Backups that fail silently are worse than no backups at all, so every layer has an age-based liveness check.

Probe Cadence What fires
f/infra_health/daily_infra_health Hourly Per-PVC Longhorn backup age (against the label group's expected schedule), per-CNPG cluster last-base-backup age
f/infra_health/rancher_backup_check Daily 01:30 Rancher Backup CR age + error state
f/infra_health/gitlab_backup_health Daily 01:30 GitLab backup-utility tarball age, gitlab-toolbox pod state, group-runner status
garage_offsite_backup self-metrics Per-run garage_offsite_backup_success, pairs_ok, pairs_failed pushed to Pushgateway
PV_DELETE_POLICY_WITHOUT_BACKUP_STRATEGY Continuous Any Delete-policy PV without a backup label group or an explicit Windmill snapshot allowlist

The last guard is the most important: it makes "this PVC has no backup path" a Prometheus alert rather than a discovery made at restore time. See Storage → PV Reclaim Policy for the cross-check.

Recovery Targets

The four layers translate into different recovery characteristics per data class.

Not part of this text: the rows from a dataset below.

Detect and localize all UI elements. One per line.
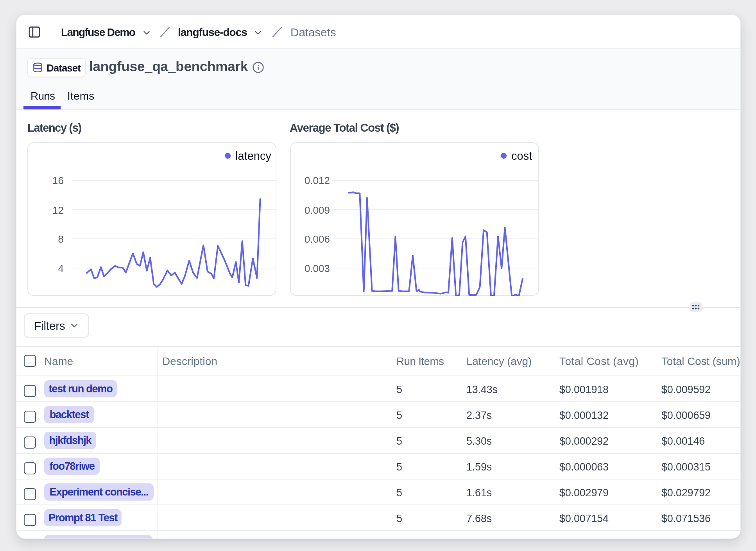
svg-text:0.006: 0.006 — [305, 233, 330, 245]
svg-text:latency: latency — [235, 150, 271, 162]
svg-text:16: 16 — [52, 175, 64, 186]
svg-text:0.012: 0.012 — [305, 175, 330, 186]
svg-text:8: 8 — [58, 233, 64, 245]
svg-text:0.003: 0.003 — [305, 263, 330, 274]
svg-text:4: 4 — [58, 263, 64, 274]
svg-text:cost: cost — [511, 150, 532, 162]
svg-text:12: 12 — [52, 204, 64, 216]
svg-text:0.009: 0.009 — [305, 204, 330, 216]
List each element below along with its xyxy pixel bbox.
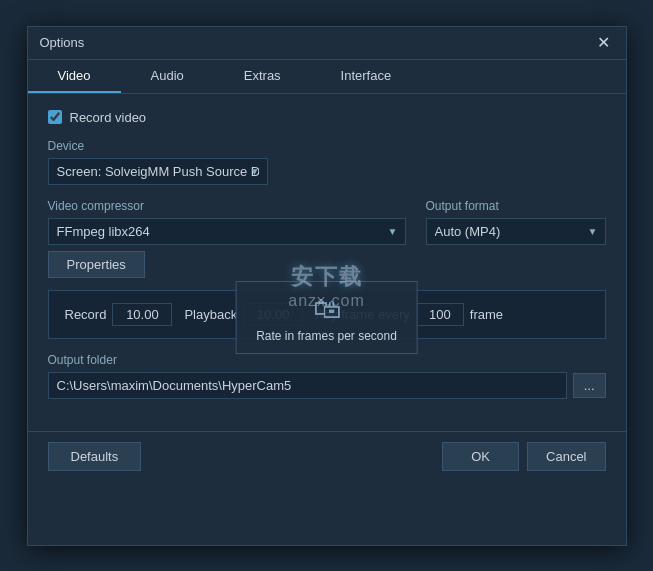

These are design targets, not hard guarantees, and they assume the destination hardware is itself healthy (a corrupt Garage cluster doesn't get you to L1).

Data class Fast restore (RPO / RTO) Off-site restore (RPO / RTO)
Block PVCs (Longhorn) Snapshot interval (≤ 1 week) / minutes Daily L2/L3 / hours (rclone pull + Longhorn restore)
PostgreSQL (CNPG) WAL gap (seconds) / minutes (PITR from local Barman cache) WAL gap / hours (Barman bootstrap from B2)
GitLab object stores Daily backup-utility / 1–2 h Daily L2/L3 / a working day end-to-end
Rancher cluster config Daily / minutes Daily L2/L3 / minutes (the dumps are small)
Network / config snapshots Daily / minutes (paste a config back) Daily L2/L3 / minutes

The deliberately worst-case end-to-end story — "lose the entire on-prem site and recover from B2 + SFTP alone" — is the one this architecture is engineered to make merely tedious, rather than impossible.